▶ [EXERCISE]: The answer must consist of every line below containing "modules".

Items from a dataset
###
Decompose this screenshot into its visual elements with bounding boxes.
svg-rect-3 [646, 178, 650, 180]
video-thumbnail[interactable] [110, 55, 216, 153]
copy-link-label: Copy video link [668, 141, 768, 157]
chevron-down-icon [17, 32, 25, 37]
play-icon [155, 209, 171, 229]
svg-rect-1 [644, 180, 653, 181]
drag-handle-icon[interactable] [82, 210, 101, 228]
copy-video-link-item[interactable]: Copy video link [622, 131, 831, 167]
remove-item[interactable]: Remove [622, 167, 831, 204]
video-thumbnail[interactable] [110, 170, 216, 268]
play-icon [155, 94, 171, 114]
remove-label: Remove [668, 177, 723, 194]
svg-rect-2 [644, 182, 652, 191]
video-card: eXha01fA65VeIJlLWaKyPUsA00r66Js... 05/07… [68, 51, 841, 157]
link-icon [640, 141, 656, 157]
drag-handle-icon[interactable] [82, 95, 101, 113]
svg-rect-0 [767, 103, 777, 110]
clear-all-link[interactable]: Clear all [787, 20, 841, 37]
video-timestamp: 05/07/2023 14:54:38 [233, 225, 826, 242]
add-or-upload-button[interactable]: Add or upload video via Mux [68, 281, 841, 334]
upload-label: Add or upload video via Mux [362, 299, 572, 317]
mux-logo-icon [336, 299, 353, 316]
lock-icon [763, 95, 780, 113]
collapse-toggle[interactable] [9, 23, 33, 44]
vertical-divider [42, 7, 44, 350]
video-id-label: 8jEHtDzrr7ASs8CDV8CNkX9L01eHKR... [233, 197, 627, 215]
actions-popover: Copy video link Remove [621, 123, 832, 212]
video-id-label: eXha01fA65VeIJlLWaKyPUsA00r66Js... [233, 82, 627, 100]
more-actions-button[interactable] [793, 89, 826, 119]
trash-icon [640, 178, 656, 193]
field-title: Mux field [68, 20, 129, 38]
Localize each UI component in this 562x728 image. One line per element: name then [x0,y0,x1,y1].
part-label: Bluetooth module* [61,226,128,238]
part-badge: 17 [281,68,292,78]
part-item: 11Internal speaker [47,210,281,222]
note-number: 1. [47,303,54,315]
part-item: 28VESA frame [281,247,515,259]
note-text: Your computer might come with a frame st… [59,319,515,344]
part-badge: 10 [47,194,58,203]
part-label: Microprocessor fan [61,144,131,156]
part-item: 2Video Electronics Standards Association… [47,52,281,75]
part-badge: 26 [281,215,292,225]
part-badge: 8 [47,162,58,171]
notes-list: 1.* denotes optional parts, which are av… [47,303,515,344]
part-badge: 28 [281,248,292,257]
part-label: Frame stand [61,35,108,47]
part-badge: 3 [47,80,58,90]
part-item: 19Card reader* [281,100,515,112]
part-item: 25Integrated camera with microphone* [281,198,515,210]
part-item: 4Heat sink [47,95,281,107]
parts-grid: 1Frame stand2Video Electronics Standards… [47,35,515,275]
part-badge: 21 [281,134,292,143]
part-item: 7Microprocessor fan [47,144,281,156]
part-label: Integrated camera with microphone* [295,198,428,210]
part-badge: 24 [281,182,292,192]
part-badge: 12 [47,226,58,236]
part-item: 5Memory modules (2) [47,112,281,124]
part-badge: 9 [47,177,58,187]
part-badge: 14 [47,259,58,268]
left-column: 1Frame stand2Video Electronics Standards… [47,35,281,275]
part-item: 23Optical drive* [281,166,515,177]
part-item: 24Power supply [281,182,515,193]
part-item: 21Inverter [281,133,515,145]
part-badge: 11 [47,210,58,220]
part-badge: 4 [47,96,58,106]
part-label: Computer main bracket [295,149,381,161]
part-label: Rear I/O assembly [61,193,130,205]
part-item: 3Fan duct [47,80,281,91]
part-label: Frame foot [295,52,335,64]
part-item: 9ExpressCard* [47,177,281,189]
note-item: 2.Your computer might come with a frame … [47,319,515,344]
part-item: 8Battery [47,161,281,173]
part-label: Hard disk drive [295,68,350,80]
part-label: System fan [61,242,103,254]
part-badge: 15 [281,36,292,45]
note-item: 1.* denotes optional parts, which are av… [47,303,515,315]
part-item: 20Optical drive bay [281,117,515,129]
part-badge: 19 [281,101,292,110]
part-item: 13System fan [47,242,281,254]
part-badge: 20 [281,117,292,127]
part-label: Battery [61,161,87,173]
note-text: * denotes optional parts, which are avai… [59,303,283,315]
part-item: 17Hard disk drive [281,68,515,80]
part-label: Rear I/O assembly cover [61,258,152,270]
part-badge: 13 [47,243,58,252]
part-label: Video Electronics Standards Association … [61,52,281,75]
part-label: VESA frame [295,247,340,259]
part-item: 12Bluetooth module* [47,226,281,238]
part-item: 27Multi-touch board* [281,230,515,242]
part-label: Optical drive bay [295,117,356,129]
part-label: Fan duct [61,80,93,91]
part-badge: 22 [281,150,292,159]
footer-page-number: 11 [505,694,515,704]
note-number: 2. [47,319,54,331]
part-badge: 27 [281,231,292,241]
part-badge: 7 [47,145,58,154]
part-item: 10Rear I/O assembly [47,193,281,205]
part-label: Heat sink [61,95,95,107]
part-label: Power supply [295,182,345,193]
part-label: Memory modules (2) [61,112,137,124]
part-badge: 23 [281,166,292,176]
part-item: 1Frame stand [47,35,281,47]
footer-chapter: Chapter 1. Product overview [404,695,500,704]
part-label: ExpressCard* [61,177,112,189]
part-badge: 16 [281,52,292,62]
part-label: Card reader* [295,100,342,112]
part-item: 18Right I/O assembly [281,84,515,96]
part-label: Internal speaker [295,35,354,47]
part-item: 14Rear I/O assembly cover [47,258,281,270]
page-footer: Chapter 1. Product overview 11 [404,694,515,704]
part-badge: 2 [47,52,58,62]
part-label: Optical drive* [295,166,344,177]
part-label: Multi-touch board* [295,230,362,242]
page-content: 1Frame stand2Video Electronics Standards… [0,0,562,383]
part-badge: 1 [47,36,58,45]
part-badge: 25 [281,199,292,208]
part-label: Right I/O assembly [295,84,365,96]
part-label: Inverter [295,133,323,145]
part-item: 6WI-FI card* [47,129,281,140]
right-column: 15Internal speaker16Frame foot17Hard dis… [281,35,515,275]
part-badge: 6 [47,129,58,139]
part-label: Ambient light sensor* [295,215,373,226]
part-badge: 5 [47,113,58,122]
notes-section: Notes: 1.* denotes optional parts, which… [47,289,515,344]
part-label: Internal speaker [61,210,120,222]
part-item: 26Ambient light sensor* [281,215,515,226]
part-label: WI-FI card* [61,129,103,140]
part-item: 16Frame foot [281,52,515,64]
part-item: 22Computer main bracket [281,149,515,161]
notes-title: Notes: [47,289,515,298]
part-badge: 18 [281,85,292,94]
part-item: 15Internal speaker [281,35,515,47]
###
▶ [RESULT BELOW]:
part-item: 5Memory modules (2) [47,112,281,124]
part-label: Memory modules (2) [61,112,137,124]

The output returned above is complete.